Records from a data source:
════
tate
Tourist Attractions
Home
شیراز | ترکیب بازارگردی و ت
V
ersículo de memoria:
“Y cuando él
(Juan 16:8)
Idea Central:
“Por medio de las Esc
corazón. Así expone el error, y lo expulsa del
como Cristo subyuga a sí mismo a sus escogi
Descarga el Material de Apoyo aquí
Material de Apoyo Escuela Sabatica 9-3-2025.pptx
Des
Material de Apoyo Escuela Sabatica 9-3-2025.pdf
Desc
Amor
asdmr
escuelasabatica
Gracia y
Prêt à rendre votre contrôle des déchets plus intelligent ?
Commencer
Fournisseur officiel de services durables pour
════
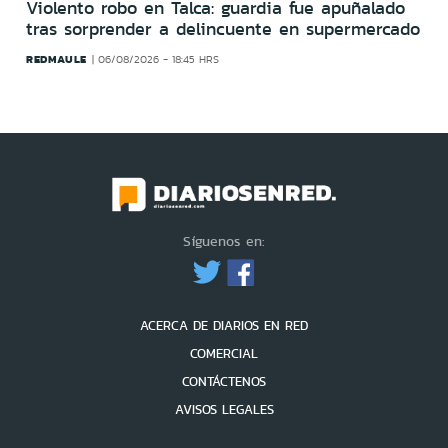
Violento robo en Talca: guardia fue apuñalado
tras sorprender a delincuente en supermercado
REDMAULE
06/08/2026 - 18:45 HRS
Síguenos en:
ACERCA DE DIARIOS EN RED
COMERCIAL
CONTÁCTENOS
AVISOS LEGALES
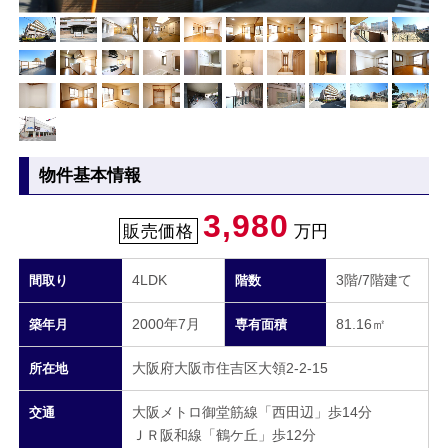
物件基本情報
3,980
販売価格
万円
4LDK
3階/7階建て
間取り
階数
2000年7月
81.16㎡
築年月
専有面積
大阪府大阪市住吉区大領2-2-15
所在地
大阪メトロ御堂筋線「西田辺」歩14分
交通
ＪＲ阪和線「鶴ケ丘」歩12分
════
*What to do*
Proceeding from the line containing "Material de Apoyo Escuela Sabatica 9-3-2025.pptx" through the line containing "Fournisseur officiel de", transcribe the lines above exactly, both end lines included.

*Answer to the exercise*
Material de Apoyo Escuela Sabatica 9-3-2025.pptx
Des
Material de Apoyo Escuela Sabatica 9-3-2025.pdf
Desc
Amor
asdmr
escuelasabatica
Gracia y
Prêt à rendre votre contrôle des déchets plus intelligent ?
Commencer
Fournisseur officiel de services durables pour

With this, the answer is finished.